Terlepas dari hal itu, novel ini masuk ke salah satu list buku yang wajib dibaca sebelum mati, apalagi untuk orang Indonesia. Sejarah kelam itu masih di sana, 13 aktivis yang hilang dan tak pernah kembali masih tetap hidup kisahnya. Mereka bukan sekelompok mahasiswa yang hanya modal pamer orasi tapi mereka bergerak dari nasib rakyat yang cuma punya 2 pilihan waktu itu : miskin atau mati. Mereka tak punya senapan, tidak juga punya ratusan rupiah, tapi mereka berkobar dengan semangat dari sajak seonggok jagung. Mereka bukan PKI, hanya sekelompok mahasiswa kritis yang rindu demokrasi tanpa dikebiri.

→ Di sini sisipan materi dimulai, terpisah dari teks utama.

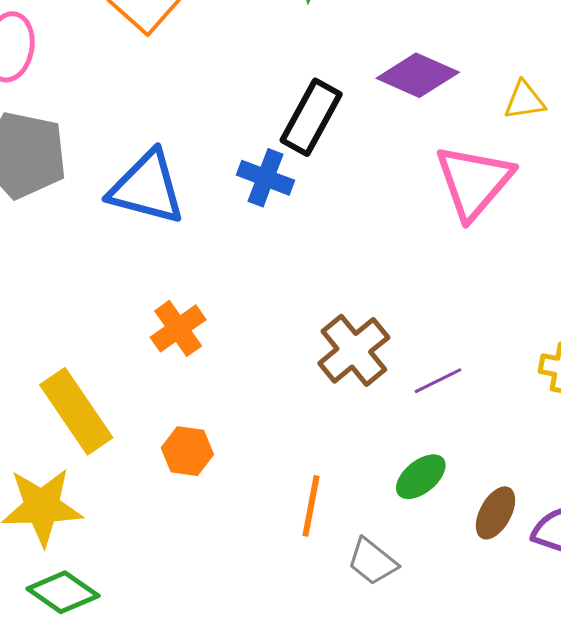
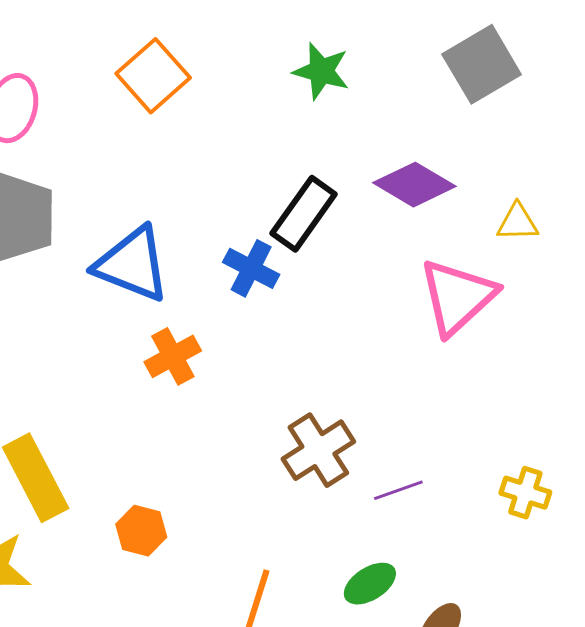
orange cross: (178, 328) -> (173, 356), moved

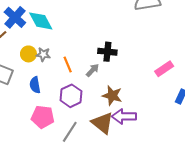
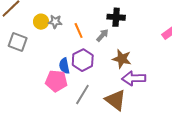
blue semicircle: (35, 85) -> (64, 66), moved
brown triangle: (102, 123) -> (115, 100), moved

Ini tentang cerita Laut dan kawan-kawannya dari dasar laut nun gelap dan hening di sana, mencoba bercerita soal negeri yang mereka damba.
Tokoh-tokoh di novel ini menakjubkan. Dan saya dibuat sangat penasaran pada nasib salah satu tokohnya : Kasih Kinanti. Kalau para mahasiswa yang pria seperti Laut, Alex, Daniel, Naratama, Gala dan yang lain disiksa dengan ditendang, dijnjak, disetrum, direndam ke dalam air es selama berjam-jam, tak bisa dibayangkan kepedihan apa yang  diterima sosok Kasih Kinanti sebelum ia hilang ditelan kematian.
Terima kasih banyak untuk Winatra dan Wirasena, kisah kalian mengajarkan saya to see the bigger picture about this country.